## Assignment
Filter the entries that follow, copying every line in which the word "files" appears.

Recorded data
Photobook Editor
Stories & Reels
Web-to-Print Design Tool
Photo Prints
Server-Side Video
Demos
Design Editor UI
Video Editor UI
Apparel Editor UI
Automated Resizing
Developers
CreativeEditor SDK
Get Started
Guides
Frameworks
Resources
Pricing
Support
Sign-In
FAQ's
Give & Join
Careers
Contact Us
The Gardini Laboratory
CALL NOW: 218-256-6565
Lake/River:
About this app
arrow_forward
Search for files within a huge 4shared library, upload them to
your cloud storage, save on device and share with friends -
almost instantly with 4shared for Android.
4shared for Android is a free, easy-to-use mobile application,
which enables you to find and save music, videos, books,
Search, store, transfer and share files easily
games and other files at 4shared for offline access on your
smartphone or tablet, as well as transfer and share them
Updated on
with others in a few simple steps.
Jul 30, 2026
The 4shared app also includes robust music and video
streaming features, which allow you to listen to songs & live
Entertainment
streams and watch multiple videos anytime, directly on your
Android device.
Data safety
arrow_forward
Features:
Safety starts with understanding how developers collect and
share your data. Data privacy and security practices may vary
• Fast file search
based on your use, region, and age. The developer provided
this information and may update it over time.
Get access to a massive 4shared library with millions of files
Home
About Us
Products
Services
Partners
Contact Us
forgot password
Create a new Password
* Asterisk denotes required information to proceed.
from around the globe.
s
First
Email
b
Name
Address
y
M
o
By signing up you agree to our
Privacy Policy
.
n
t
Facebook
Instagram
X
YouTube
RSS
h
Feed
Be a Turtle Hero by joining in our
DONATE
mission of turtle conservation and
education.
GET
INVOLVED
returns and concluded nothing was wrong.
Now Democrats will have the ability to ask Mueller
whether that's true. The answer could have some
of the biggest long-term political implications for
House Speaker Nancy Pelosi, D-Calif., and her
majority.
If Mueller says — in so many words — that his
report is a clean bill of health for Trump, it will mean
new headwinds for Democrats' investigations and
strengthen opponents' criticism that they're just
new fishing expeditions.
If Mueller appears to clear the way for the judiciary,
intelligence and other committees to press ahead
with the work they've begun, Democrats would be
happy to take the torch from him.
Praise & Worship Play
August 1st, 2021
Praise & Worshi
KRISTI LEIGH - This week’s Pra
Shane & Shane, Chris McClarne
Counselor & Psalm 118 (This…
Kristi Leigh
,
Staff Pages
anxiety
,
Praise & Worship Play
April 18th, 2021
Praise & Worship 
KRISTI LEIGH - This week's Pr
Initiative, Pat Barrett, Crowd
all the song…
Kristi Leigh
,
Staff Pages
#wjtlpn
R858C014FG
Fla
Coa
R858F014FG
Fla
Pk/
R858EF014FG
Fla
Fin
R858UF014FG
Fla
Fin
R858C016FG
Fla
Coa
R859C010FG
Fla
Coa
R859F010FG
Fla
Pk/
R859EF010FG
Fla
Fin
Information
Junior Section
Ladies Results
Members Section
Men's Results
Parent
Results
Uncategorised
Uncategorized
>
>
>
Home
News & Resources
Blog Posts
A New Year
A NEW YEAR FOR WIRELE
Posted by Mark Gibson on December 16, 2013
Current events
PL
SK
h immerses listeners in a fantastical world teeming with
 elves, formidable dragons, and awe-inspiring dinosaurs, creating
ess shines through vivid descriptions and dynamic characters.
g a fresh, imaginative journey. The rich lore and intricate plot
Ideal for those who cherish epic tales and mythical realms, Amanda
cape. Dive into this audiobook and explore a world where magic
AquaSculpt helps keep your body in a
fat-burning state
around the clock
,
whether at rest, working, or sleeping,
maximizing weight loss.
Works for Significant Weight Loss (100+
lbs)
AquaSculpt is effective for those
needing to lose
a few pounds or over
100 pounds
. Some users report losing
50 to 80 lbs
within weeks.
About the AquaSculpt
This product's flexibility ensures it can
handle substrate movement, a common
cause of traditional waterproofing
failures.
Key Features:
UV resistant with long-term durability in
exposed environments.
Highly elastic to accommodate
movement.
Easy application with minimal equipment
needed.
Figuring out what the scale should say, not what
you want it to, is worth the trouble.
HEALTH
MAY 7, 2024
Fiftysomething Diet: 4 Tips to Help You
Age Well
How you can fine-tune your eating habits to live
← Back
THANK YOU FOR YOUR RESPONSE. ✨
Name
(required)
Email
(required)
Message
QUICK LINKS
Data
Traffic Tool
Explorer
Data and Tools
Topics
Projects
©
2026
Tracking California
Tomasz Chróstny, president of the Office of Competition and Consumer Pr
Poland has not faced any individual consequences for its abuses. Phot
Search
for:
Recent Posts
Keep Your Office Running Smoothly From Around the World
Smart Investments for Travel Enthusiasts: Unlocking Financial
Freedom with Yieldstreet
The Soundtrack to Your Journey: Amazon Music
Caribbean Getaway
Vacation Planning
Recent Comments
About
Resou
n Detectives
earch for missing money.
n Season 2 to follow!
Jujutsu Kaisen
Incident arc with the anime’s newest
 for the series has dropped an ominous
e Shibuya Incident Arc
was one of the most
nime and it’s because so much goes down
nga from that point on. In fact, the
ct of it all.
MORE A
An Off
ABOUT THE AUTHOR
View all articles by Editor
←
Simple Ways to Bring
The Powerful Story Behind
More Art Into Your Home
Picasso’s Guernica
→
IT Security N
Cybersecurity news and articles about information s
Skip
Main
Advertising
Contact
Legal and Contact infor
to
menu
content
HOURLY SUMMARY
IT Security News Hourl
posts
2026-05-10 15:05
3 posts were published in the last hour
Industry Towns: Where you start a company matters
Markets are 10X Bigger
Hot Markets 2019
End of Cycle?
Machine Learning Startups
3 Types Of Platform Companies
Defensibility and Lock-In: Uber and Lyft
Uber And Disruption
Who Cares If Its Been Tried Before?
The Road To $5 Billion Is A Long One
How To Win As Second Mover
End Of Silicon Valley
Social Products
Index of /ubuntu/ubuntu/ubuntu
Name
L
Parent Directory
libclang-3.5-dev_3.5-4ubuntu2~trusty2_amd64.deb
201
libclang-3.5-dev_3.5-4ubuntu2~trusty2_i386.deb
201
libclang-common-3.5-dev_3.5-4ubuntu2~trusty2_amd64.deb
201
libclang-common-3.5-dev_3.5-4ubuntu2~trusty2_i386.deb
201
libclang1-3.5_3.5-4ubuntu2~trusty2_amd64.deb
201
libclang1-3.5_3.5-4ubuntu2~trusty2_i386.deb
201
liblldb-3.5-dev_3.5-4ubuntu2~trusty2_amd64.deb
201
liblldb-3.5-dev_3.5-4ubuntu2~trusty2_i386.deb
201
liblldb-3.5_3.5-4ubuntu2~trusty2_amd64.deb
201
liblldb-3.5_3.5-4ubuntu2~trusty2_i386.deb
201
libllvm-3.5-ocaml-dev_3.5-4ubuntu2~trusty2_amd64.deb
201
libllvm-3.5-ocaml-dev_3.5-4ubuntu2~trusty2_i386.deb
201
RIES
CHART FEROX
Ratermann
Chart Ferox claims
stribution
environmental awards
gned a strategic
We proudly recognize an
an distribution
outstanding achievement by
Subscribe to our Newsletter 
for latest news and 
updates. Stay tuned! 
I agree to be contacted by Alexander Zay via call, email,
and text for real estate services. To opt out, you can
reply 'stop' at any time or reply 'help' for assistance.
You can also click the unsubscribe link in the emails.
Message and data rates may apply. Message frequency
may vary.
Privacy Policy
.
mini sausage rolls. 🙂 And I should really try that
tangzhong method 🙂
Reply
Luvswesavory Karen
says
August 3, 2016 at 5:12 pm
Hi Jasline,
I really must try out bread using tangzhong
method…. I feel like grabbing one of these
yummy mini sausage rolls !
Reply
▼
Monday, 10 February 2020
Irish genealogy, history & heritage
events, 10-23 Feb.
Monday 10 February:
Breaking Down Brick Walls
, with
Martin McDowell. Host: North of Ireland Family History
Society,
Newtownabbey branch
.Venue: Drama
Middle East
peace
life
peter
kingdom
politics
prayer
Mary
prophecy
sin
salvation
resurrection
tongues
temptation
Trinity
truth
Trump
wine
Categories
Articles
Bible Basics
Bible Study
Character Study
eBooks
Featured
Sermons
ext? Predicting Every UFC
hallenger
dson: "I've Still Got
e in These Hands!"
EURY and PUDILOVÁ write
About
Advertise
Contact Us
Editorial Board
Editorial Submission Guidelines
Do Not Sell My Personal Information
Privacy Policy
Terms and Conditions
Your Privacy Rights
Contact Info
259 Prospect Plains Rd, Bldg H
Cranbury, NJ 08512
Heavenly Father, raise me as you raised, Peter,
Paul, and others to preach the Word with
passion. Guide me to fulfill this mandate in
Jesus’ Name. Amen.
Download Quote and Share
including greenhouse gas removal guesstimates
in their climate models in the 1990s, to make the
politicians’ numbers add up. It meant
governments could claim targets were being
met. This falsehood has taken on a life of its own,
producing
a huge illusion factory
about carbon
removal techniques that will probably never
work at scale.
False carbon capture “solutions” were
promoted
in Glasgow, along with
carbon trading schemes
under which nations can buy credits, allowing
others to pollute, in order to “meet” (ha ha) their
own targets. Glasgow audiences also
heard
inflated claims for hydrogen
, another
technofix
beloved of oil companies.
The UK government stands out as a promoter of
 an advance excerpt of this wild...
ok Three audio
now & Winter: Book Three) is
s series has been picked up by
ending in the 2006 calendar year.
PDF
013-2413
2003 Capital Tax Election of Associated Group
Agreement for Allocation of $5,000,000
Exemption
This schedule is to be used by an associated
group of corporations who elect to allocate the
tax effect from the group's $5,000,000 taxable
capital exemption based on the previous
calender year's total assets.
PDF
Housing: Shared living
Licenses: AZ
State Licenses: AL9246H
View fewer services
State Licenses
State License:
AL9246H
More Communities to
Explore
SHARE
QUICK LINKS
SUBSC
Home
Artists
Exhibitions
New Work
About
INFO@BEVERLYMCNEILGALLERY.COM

## Result for this task
Search for files within a huge 4shared library, upload them to
Search, store, transfer and share files easily
games and other files at 4shared for offline access on your
Get access to a massive 4shared library with millions of files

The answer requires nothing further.